Rising Thunder

Rising Thunder is a PC-focused 2D fighting game presented with 3D character models, built around 1v1 matches where players pilot towering robots. Instead of demanding long command inputs and strict execution, it leans on simple, readable controls that work well on both keyboard and gamepad. The result is a fighter that aims to keep the mind games and spacing of the genre, while lowering the barrier to actually using your character’s tools.

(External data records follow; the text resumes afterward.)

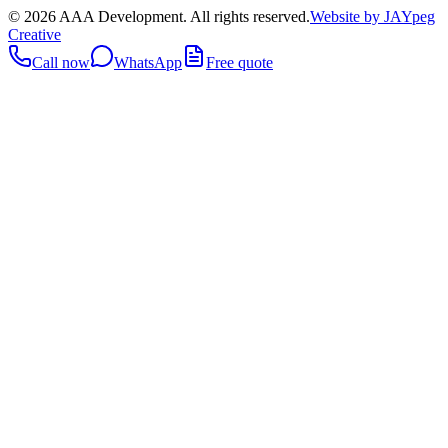
©
2026
AAA Development. All rights reserved.
Website by JAYpeg
Creative
Call now
WhatsApp
Free quote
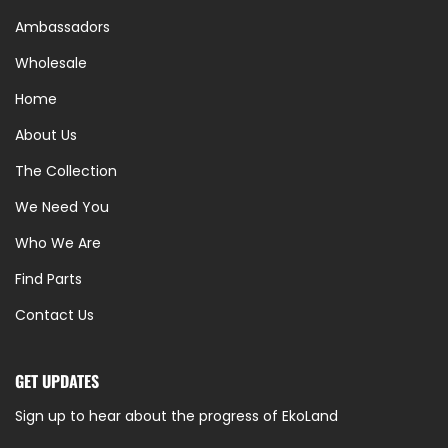
Ambassadors
Wholesale
Home
About Us
The Collection
We Need You
Who We Are
Find Parts
Contact Us
GET UPDATES
Sign up to hear about the progress of EkoLand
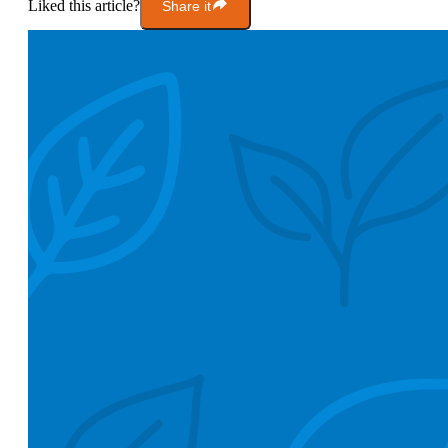
Liked this article?
Share it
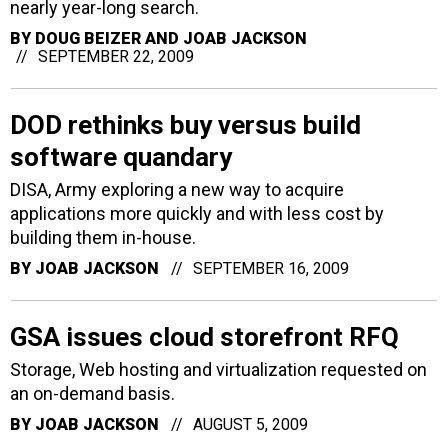
nearly year-long search.
BY
DOUG BEIZER AND JOAB JACKSON
SEPTEMBER 22, 2009
DOD rethinks buy versus build
software quandary
DISA, Army exploring a new way to acquire
applications more quickly and with less cost by
building them in-house.
BY
JOAB JACKSON
SEPTEMBER 16, 2009
GSA issues cloud storefront RFQ
Storage, Web hosting and virtualization requested on
an on-demand basis.
BY
JOAB JACKSON
AUGUST 5, 2009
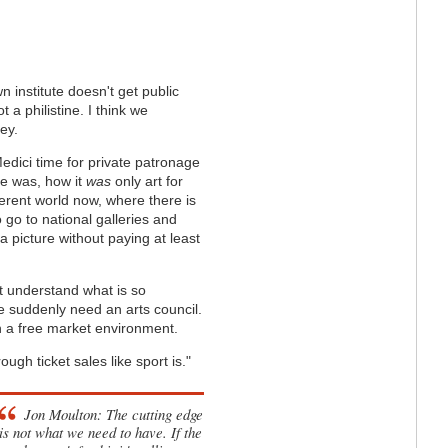
 institute doesn't get public
t a philistine. I think we
ey.
edici time for private patronage
me was, how it
was
only art for
ferent world now, where there is
o go to national galleries and
 a picture without paying at least
n't understand what is so
we suddenly need an arts council.
n a free market environment.
ugh ticket sales like sport is."
Jon Moulton: The cutting edge
is not what we need to have. If the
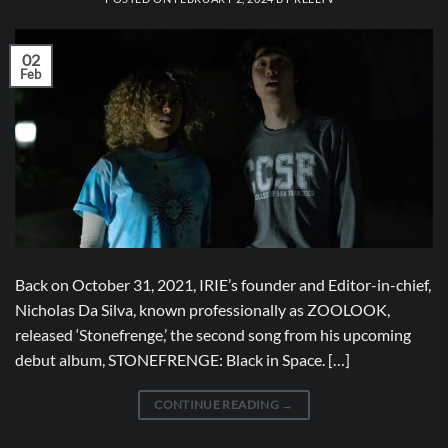
02
Feb
Back on October 31, 2021, IRIE’s founder and Editor-in-chief,
Nicholas Da Silva, known professionally as ZOOLOOK,
released ‘Stonefrenge,’ the second song from his upcoming
debut album, STONEFRENGE: Black in Space. […]
CONTINUE READING
→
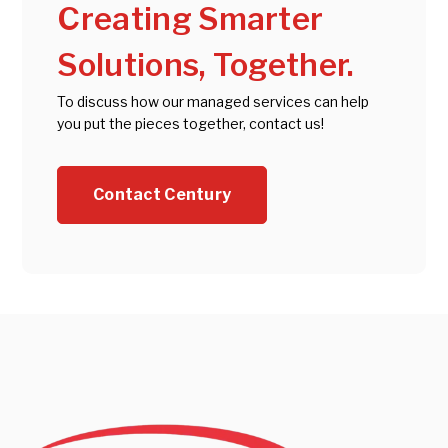
Creating Smarter
Solutions, Together.
To discuss how our managed services can help
you put the pieces together, contact us!
Contact Century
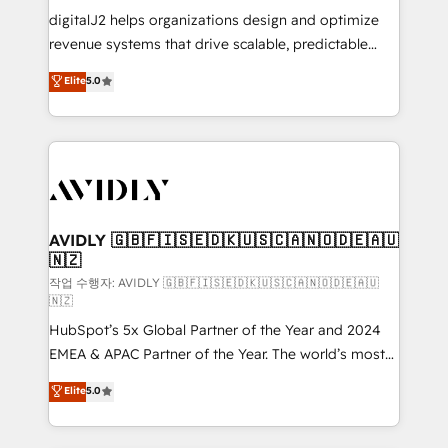
digitalJ2 helps organizations design and optimize
revenue systems that drive scalable, predictable
growth. As a triple-accredited HubSpot Solutions
Elite
5.0
Partner, we specialize in both strategic RevOps
planning and hands-on technical execution - building
the operational foundation companies need to
thrive. Industries we specialize in: - Manufacturing -
Healthcare - Financial Services - Managed IT (MSP) -
Franchises - Professional Services - And more! How
we help: ✔️ Full HubSpot implementations and portal
AVIDLY 🇬🇧🇫🇮🇸🇪🇩🇰🇺🇸🇨🇦🇳🇴🇩🇪🇦🇺
🇳🇿
optimization ✔️ Data migrations, CRM architecture,
and reporting foundations ✔️ Custom integrations
작업 수행자: AVIDLY 🇬🇧🇫🇮🇸🇪🇩🇰🇺🇸🇨🇦🇳🇴🇩🇪🇦🇺
🇳🇿
and workflow automation ✔️ User adoption
HubSpot’s 5x Global Partner of the Year and 2024
programs, training, and enablement Through project-
EMEA & APAC Partner of the Year. The world’s most
based engagements and ongoing RevOps
experienced and fully accredited HubSpot Solutions
partnerships, we guide organizations through the
Elite
5.0
Partner. 🚀 With 2,750+ HubSpot projects delivered
revenue maturity model - delivering the right
and 370+ specialists across EMEA, APAC and NAM,
improvements at the right time so operations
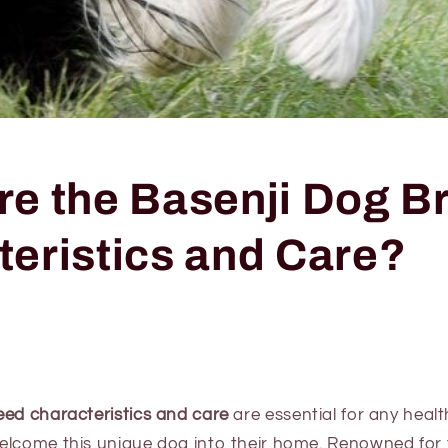
re the Basenji Dog B
teristics and Care?
eed characteristics and care
are essential for any heal
elcome this unique dog into their home. Renowned for t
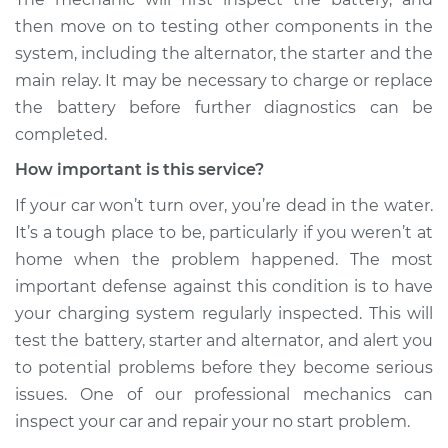
then move on to testing other components in the
system, including the alternator, the starter and the
main relay. It may be necessary to charge or replace
the battery before further diagnostics can be
completed.
How important is this service?
If your car won’t turn over, you’re dead in the water.
It’s a tough place to be, particularly if you weren’t at
home when the problem happened. The most
important defense against this condition is to have
your charging system regularly inspected. This will
test the battery, starter and alternator, and alert you
to potential problems before they become serious
issues. One of our professional mechanics can
inspect your car and repair your no start problem.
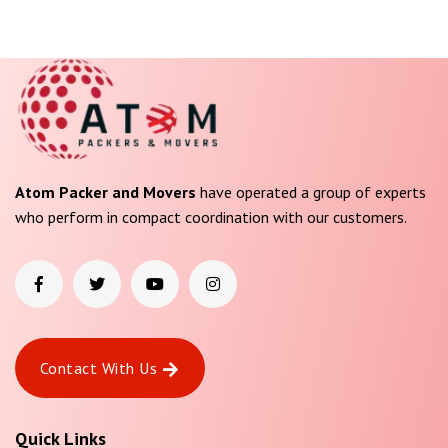
Atom Packer and Movers
have operated a group of experts
who perform in compact coordination with our customers.
Contact With Us
Quick Links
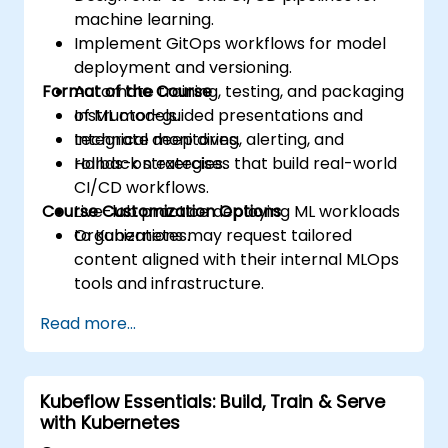
machine learning.
Implement GitOps workflows for model
deployment and versioning.
Format of the Course
Automate training, testing, and packaging
of ML models.
Instructor-guided presentations and
Integrate monitoring, alerting, and
technical deep dives.
rollback strategies.
Hands-on exercises that build real-world
CI/CD workflows.
Course Customization Options
Live-lab practice deploying ML workloads
to Kubernetes.
Organizations may request tailored
content aligned with their internal MLOps
tools and infrastructure.
Read more...
Kubeflow Essentials: Build, Train & Serve
with Kubernetes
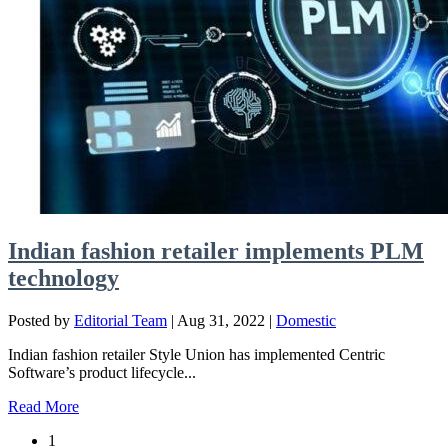
Indian fashion retailer implements PLM
technology
Posted by
Editorial Team
|
Aug 31, 2022
|
Domestic
Indian fashion retailer Style Union has implemented Centric
Software’s product lifecycle...
Read More
1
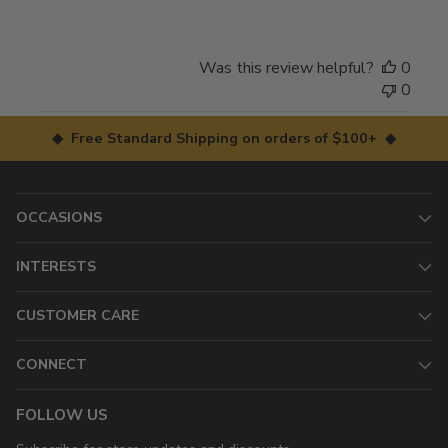
Was this review helpful?
0
0
◆ Free Standard Shipping on orders of $100+ ◆
OCCASIONS
INTERESTS
CUSTOMER CARE
CONNECT
FOLLOW US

Publisher: Radiant Entertainment
Playerbase: TBD
Type: F2P Fighter
Release Date: Never Launched (Only Alpha)
Shut Down: March 18, 2016
Modes: Ranked, Unranked
Pros: +Beginner-friendly inputs. +Excellent native keyboard play. +Quick to pick up and understand. +Responsive on both keyboard and gamepad.
Cons: -Not much official info remains due to shutdown. -Visual designs can feel a little plain.

Overview

Rising Thunder Overview

Rising Thunder was conceived as an online-first fighting game for PC, with controls and matchmaking designed around how PC players actually play. It supports native keyboard input out of the box, and its biggest design swing is how special moves are handled. Rather than asking you to memorize motion inputs and tight timing, core abilities are mapped to straightforward buttons and governed by cooldowns. That shifts the challenge away from execution and toward decision-making, positioning, and knowing when to spend your tools.

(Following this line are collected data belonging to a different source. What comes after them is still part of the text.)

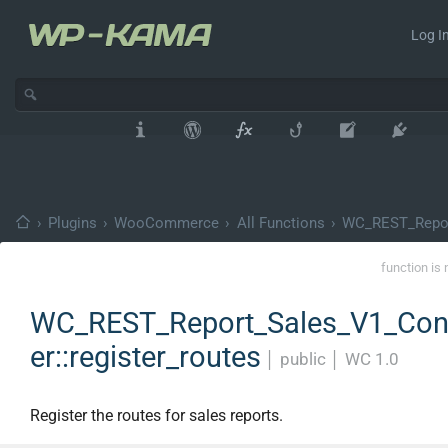
Log In
›
Plugins
›
WooCommerce
›
All Functions
›
WC_REST_Repor
function is 
WC_REST_Report_Sales_V1_Cont
er::register_routes
│
public
│
WC 1.0
Register the routes for sales reports.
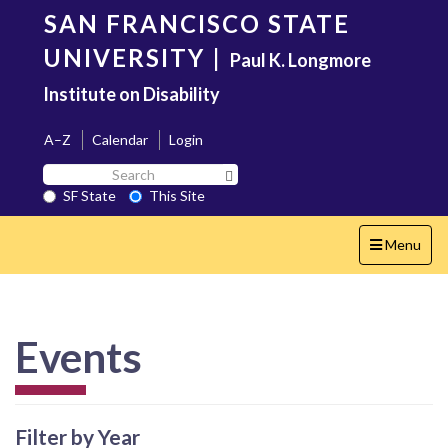
Skip
SAN FRANCISCO STATE
to
main
UNIVERSITY
|
Paul K. Longmore
content
Institute on Disability
A–Z
Calendar
Login
Search
Search SF State Button
SF
SF State
This Site
State
Toggle
Menu
navigation
Events
Filter by Year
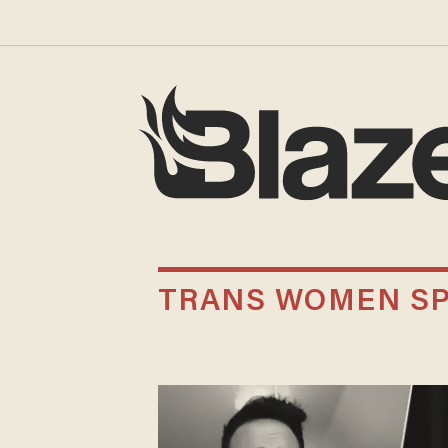
TRANS WOMEN S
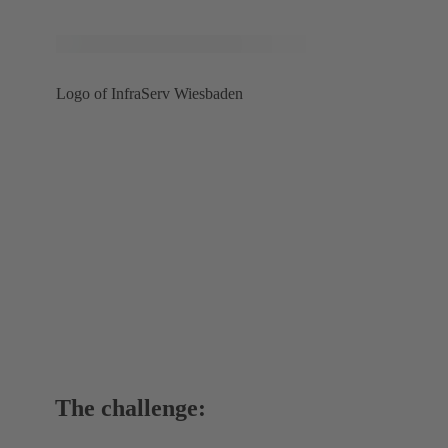
Logo of InfraServ Wiesbaden
The challenge:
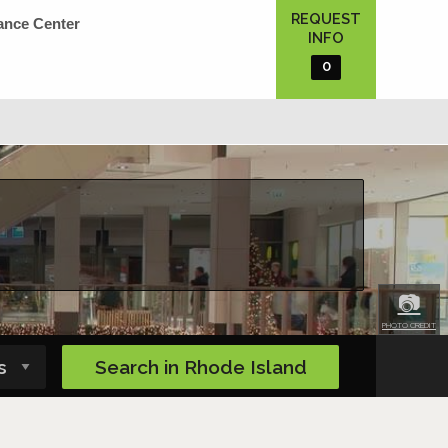
REQUEST
ance Center
INFO
0
📷
PHOTO CREDIT
Search in
Rhode Island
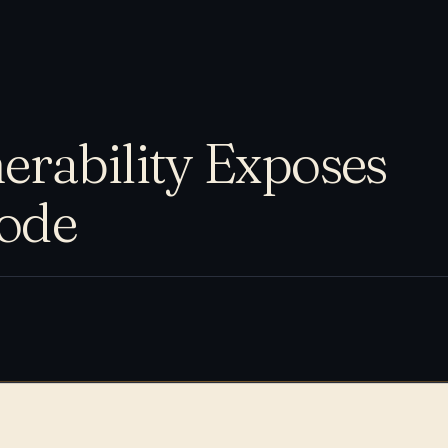
rability Exposes
Code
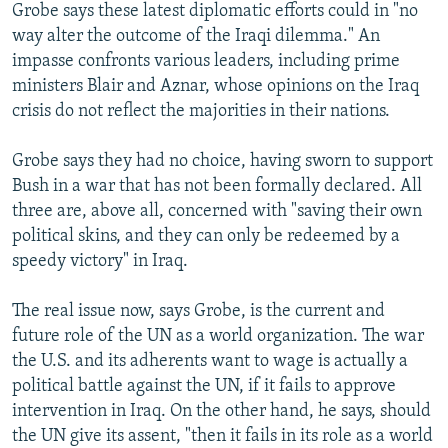
Grobe says these latest diplomatic efforts could in "no
way alter the outcome of the Iraqi dilemma." An
impasse confronts various leaders, including prime
ministers Blair and Aznar, whose opinions on the Iraq
crisis do not reflect the majorities in their nations.
Grobe says they had no choice, having sworn to support
Bush in a war that has not been formally declared. All
three are, above all, concerned with "saving their own
political skins, and they can only be redeemed by a
speedy victory" in Iraq.
The real issue now, says Grobe, is the current and
future role of the UN as a world organization. The war
the U.S. and its adherents want to wage is actually a
political battle against the UN, if it fails to approve
intervention in Iraq. On the other hand, he says, should
the UN give its assent, "then it fails in its role as a world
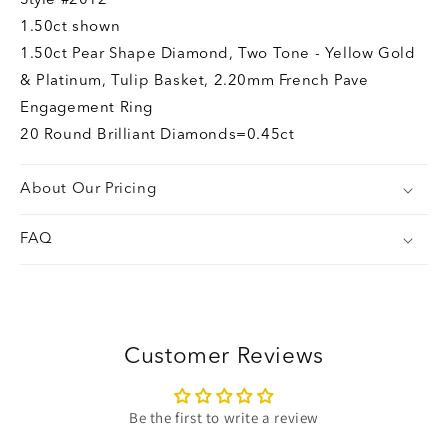
Style
#2012
1.50ct shown
1.50ct Pear Shape Diamond, Two Tone - Yellow Gold
& Platinum, Tulip Basket, 2.20mm French Pave
Engagement Ring
20 Round Brilliant Diamonds=0.45ct
About Our Pricing
FAQ
Customer Reviews
Be the first to write a review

Even with its streamlined approach, the foundation still resembles traditional competitive fighters. Matches are built for head-to-head play, the pace rewards reactions and reads, and learning a character is less about “can I do the combo” and more about “when should I use this option.” Between games, players can tweak loadouts, selecting different specials and cosmetic options to tailor how a character approaches a matchup. The project ultimately ended when Riot Games acquired Radiant Entertainment, and development on Rising Thunder was discontinued, leading to the game’s shutdown.

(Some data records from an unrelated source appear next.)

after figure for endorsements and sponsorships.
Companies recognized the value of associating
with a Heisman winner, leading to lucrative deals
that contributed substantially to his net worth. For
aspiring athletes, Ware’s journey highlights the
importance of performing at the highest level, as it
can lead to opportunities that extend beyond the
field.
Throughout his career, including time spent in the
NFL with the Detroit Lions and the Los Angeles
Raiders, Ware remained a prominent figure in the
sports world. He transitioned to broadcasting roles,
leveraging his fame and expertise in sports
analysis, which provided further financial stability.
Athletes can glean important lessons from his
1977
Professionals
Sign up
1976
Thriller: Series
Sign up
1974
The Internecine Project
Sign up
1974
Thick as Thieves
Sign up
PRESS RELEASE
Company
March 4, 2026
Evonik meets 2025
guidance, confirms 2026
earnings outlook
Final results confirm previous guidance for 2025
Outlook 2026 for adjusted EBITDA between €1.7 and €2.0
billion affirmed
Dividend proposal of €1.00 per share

Rising Thunder Key Features

  • PC First – Created with PC play as the priority, including smooth keyboard support and online matchmaking built for quick sets.
  • Focus on the Matchup, Not the Motions- Special attacks are single-button actions, reducing execution barriers and emphasizing choices in neutral.
  • Customize Before You Queue – Characters can be configured with different specials and cosmetic options between matches via the loadout menu.
  • Designed for Newcomers – Simple controls paired with a free to play model make it an approachable entry point for competitive 1v1 fighters.

Rising Thunder Screenshots

Rising Thunder Featured Video

Rising Thunder - Alpha Gameplay Vlad vs Dauntless

Full Review

Rising Thunder Review

Rising Thunder never made it past its alpha period, so it is difficult to judge it as a complete product. What was playable, however, showed a clear and coherent direction: a competitive fighter that keeps the genre’s core tension while removing the traditional execution wall that stops many players from ever feeling “in control” of their character.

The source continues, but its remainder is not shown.